Advocates Push for Technology to Prevent Hot Car Deaths

Due to the recent death of a toddler in Georgia, who was left in a hot car by his father and the alarmingly high rate of deaths that happen each year due to children left alone in hot cars The Georgia Trial Lawyers Association and are teaming up to petition the White House to permit research for technology that could prevent children being left in hot cars.

They hope to reach 100,000 signatures by August 12 on the petition hosted on the White House's We the People website, reports the Detroit Free Press.

Thirty-eight children, on average, die in hot cars yearly and more that 670 have died in the past 20 years. Already 17 deaths have occurred in 2014 due to this issue. The shocking numbers have pushed to create the petition in hopes that the U.S. Department of Transportation will fund the research to find a solution to this problem, reports Michelle Quesada for CBS News.

General Motors is on the forefront of this issue for car companies. A decade ago the company tried to develop a solution to this problem, although the results were deemed unreliable. Ford is working on camera technology that will monitor activity inside the car, but no one has been able to find a foolproof, reliable solution, reports Paul A. Eisenstein for NBC News.

"Cole [of the Center for Automotive Research] said it would have to be 100% effective. "If you miss just one kid, if something doesn't work properly, the implications are enormous.

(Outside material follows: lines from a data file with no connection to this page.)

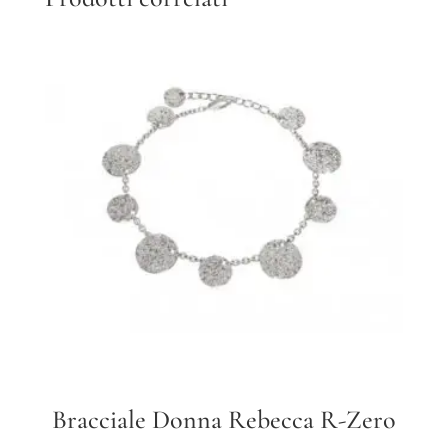
Bracciale Donna Rebecca R-Zero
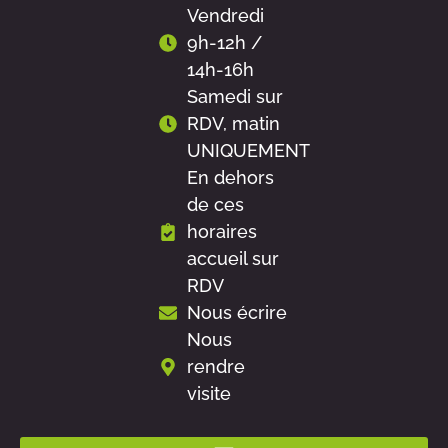
Vendredi
9h-12h /
14h-16h
Samedi sur
RDV, matin
UNIQUEMENT
En dehors
de ces
horaires
accueil sur
RDV
Nous écrire
Nous
rendre
visite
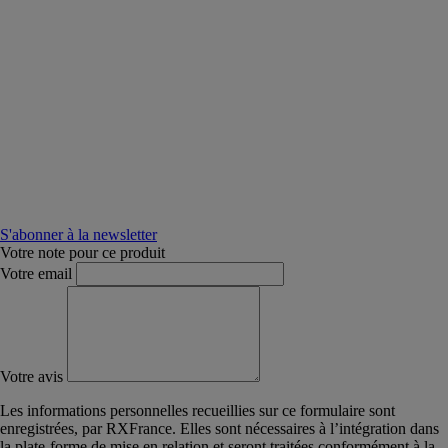
S'abonner à la newsletter
Votre note pour ce produit
Votre email
Votre avis
Les informations personnelles recueillies sur ce formulaire sont
enregistrées, par RXFrance. Elles sont nécessaires à l’intégration dans
la plate-forme de mise en relation et seront traitées conformément à la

If you miss just one (kid) you have a liability issue."

He also said there is a privacy concern. "A lot of people don't want other people to know what's happening inside the car. They want to blame something other than themselves."

Car makers are not the only ones coming up with solutions for this problem. In a report by Eliene Augenbraun for CBS News, developers have come out with solutions including smart car seats and proximity clips.

TOMY International began selling a "smart car seat" that has technology capable of communicating from the seat to a parent's smart phone. The seat will alarm the phone is the seat gets too hot, if the seat is installed improperly or if the child has unbuckled themselves.

However, there is still an issue of reliability according to customer reviews.

Proximity sensors are another way parent's can get help remembering their child in the back seat. One part of the senor attaches to the car seat and the other is kept with the caretaker, if they get separated an alarm will sound. This will only be effective however if you know he child is buckled in the car.

So for now, safety experts focus their advice on some decidedly low-tech tips — such as putting your purse, wallet or cellphone in the back seat of the car so you won't forget to check it before leaving the vehicle. NHTSA reminds parents and caregivers that they "are the first line of defense against these needless tragedies–but everyone in the community has a role to play.